Nur unter Überwachung können britische Beamte im Mordfall Litwinenko in Russland ermitteln. Sie suchen auch nach einem Motiv. von ute weinmann, moskau

An Spuren, Verdächtigen und Theorien mangelt es nicht. Doch die neuen Erkenntnisse, die bei den Ermittlungen gegen die Mörder des am 23. November an den Folgen einer Poloniumvergiftung verstorbenen Alexander Litwinenko bekannt werden, lassen den Fall eher noch undurchsichtiger erscheinen.

Mit Andrej Lugowoj, wie Litwinenko ein ehemaliger Agent des russischen Geheimdienstes, gibt es zwar einen ebenfalls radioaktiv verstrahlten inoffiziellen Hauptverdächtigen, aber immer noch kein schlüssiges Motiv. Die Ermittler von Scotland Yard rechneten damit, dass die Vernehmung Lugowojs und seiner Geschäftspartner Dmitrij Kowtun und Wjatscheslaw Sokolenko in Moskau zu wichtigen Schlussfolgerungen führen könnten. Alle drei hatten sich am 1. November mit Litwinenko getroffen, an jenem Tag, an dem er mutmaßlich vergiftet wurde.

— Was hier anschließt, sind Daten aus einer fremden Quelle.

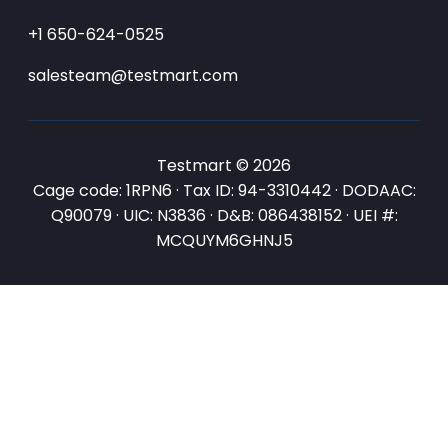
+1 650-624-0525
salesteam@testmart.com
Testmart © 2026
Cage code: 1RPN6 · Tax ID: 94-3310442 · DODAAC:
Q90079 · UIC: N3836 · D&B: 086438152 · UEI #:
MCQUYM6GHNJ5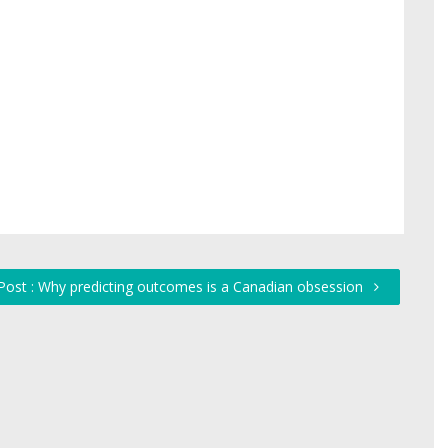
Post : Why predicting outcomes is a Canadian obsession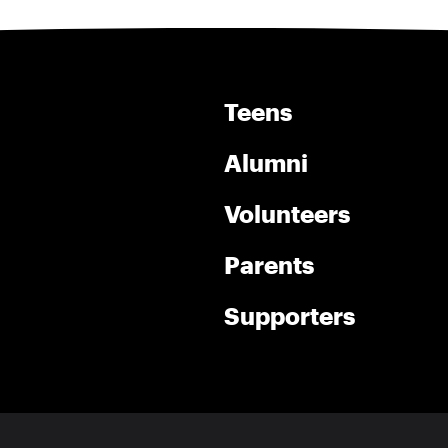
Teens
Alumni
Volunteers
Parents
Supporters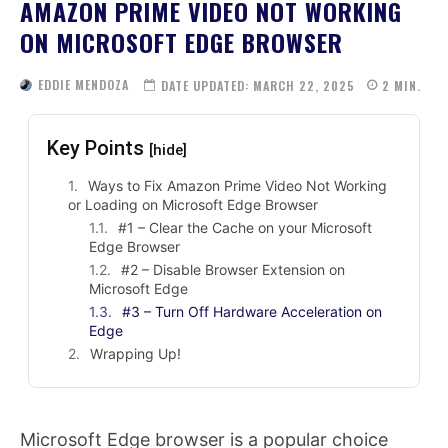
AMAZON PRIME VIDEO NOT WORKING
ON MICROSOFT EDGE BROWSER
EDDIE MENDOZA
DATE UPDATED:
MARCH 22, 2025
2
MIN.
Key Points
[hide]
Ways to Fix Amazon Prime Video Not Working
or Loading on Microsoft Edge Browser
#1 – Clear the Cache on your Microsoft
Edge Browser
#2 – Disable Browser Extension on
Microsoft Edge
#3 – Turn Off Hardware Acceleration on
Edge
Wrapping Up!
Microsoft Edge browser is a popular choice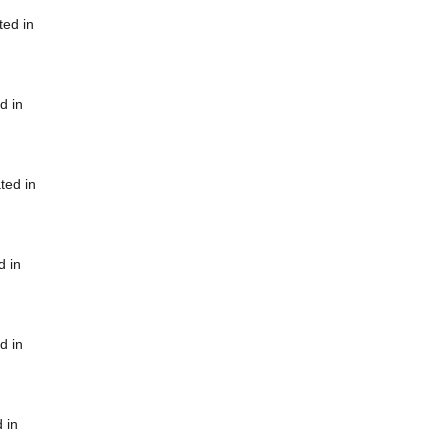
ted in
d in
ted in
d in
d in
 in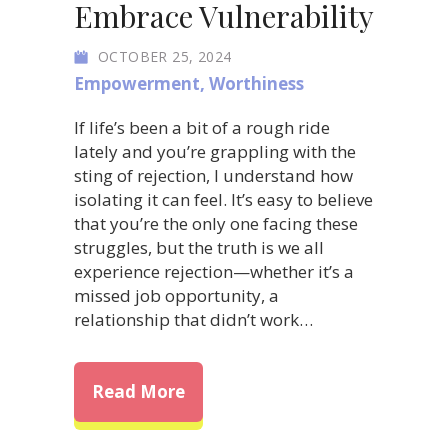
Embrace Vulnerability
OCTOBER 25, 2024
Empowerment
,
Worthiness
If life’s been a bit of a rough ride
lately and you’re grappling with the
sting of rejection, I understand how
isolating it can feel. It’s easy to believe
that you’re the only one facing these
struggles, but the truth is we all
experience rejection—whether it’s a
missed job opportunity, a
relationship that didn’t work…
about Transform Rejection int
Read More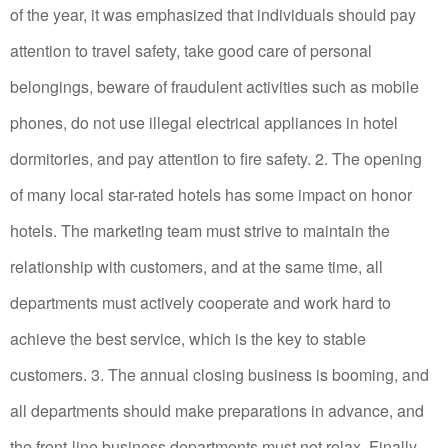
of the year, it was emphasized that individuals should pay
attention to travel safety, take good care of personal
belongings, beware of fraudulent activities such as mobile
phones, do not use illegal electrical appliances in hotel
dormitories, and pay attention to fire safety.
2. The opening
of many local star-rated hotels has some impact on honor
hotels.
The marketing team must strive to maintain the
relationship with customers, and at the same time, all
departments must actively cooperate and work hard to
achieve the best service, which is the key to stable
customers.
3. The annual closing business is booming, and
all departments should make preparations in advance, and
the front-line business departments must not relax.
Finally,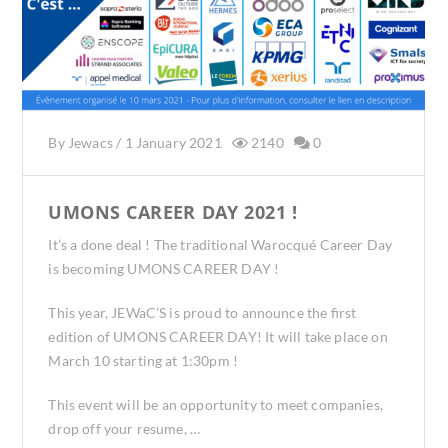
By
Jewacs
/
1 January 2021
2140
0
UMONS CAREER DAY 2021 !
It’s a done deal ! The traditional Warocqué Career Day
is becoming UMONS CAREER DAY !
This year, JEWaC’S is proud to announce the first
edition of UMONS CAREER DAY! It will take place on
March 10 starting at 1:30pm !
This event will be an opportunity to meet companies,
drop off your resume, …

Die russische Staatsanwaltschaft erklärte sich bereit, den britischen Kollegen jegliche nur erdenkliche Unterstützung zu gewähren. Nach deren Eintreffen in Moskau am 4. Dezember wurde allerdings klar, dass die Unterstützung an strenge Vorgaben geknüpft ist. Bei den Zeugenvernehmungen kommt den Briten nur eine Rolle als Beisitzer ohne Fragerecht zu, während die Mitarbeiter der russischen Staatsanwaltschaft die Federführung übernehmen. Inzwischen hat diese selbst ein Strafverfahren wegen Mordes an Litwinenko und versuchten Mordes an dem im Koma liegenden Kowtun, dessen Karriere ebenfalls beim KGB begann, eingeleitet.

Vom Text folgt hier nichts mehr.